> [Work to complete]
Look below for the line that contains "del usuario, que", then copy it and each following line exactly, through and including the line that contains "voluntarios y las".

--------------------

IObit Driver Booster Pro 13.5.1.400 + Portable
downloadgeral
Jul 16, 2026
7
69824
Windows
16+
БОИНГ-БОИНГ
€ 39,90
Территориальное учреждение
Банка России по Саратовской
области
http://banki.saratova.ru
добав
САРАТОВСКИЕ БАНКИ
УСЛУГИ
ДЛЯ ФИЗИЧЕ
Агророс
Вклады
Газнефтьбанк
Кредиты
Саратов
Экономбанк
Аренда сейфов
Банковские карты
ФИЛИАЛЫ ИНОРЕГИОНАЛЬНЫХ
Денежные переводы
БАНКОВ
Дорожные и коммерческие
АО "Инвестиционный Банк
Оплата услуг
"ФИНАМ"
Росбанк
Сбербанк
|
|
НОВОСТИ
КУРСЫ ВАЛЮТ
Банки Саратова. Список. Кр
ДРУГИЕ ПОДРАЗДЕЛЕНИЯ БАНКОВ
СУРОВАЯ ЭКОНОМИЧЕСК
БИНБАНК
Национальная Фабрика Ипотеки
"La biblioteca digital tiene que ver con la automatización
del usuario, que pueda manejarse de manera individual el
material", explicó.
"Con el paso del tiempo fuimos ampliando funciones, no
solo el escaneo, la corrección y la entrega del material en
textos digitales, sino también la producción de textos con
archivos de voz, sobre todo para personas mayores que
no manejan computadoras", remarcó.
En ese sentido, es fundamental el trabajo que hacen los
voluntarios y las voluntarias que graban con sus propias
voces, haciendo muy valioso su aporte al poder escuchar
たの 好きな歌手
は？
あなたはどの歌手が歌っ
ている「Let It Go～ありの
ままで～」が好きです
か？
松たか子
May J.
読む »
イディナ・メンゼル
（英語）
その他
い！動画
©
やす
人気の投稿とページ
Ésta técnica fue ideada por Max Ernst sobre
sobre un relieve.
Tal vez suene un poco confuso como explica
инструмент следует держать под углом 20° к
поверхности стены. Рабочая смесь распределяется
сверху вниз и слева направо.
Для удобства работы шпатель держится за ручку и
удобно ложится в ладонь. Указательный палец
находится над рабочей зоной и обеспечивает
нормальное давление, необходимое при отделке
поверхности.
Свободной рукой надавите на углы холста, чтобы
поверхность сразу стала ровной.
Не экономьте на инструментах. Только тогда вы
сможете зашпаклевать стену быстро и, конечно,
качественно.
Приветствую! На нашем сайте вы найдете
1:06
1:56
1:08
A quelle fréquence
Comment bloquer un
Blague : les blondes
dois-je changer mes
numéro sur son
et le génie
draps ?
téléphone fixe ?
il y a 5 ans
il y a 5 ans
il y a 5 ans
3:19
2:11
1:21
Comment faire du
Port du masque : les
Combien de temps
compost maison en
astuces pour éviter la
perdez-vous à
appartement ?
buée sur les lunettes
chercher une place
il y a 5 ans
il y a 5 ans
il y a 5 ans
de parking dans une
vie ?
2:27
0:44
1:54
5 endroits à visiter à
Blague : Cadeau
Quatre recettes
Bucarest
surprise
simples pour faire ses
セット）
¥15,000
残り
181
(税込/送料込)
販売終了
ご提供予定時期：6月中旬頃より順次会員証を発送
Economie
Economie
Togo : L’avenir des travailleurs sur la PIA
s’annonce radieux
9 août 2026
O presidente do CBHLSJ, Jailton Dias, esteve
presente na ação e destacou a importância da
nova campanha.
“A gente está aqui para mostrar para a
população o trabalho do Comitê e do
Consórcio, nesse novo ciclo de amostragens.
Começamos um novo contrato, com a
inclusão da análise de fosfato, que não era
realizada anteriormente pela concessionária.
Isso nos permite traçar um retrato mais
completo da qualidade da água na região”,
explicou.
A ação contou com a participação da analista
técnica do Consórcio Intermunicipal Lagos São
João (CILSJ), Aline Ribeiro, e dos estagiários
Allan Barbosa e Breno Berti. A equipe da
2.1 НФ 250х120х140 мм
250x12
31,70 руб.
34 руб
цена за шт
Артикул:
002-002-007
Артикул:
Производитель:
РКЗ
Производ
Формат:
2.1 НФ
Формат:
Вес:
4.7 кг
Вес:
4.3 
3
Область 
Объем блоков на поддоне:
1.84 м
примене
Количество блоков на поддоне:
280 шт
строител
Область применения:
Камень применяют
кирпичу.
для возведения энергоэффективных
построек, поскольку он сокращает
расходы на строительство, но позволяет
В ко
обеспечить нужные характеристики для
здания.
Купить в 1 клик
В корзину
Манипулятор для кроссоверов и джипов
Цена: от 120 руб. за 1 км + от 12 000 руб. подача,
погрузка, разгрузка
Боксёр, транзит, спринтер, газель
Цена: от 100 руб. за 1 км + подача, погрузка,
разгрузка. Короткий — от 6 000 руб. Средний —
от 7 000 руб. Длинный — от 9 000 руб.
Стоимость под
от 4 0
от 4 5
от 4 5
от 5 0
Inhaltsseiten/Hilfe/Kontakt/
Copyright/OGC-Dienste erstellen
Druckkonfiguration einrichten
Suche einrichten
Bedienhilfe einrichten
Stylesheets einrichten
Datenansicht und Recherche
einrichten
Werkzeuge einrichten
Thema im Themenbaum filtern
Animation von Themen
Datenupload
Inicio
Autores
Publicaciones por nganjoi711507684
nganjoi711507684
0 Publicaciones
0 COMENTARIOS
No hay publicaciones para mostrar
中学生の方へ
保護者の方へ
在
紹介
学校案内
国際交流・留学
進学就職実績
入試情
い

--------------------

> [Reply to the exercise]
del usuario, que pueda manejarse de manera individual el
material", explicó.
"Con el paso del tiempo fuimos ampliando funciones, no
solo el escaneo, la corrección y la entrega del material en
textos digitales, sino también la producción de textos con
archivos de voz, sobre todo para personas mayores que
no manejan computadoras", remarcó.
En ese sentido, es fundamental el trabajo que hacen los
voluntarios y las voluntarias que graban con sus propias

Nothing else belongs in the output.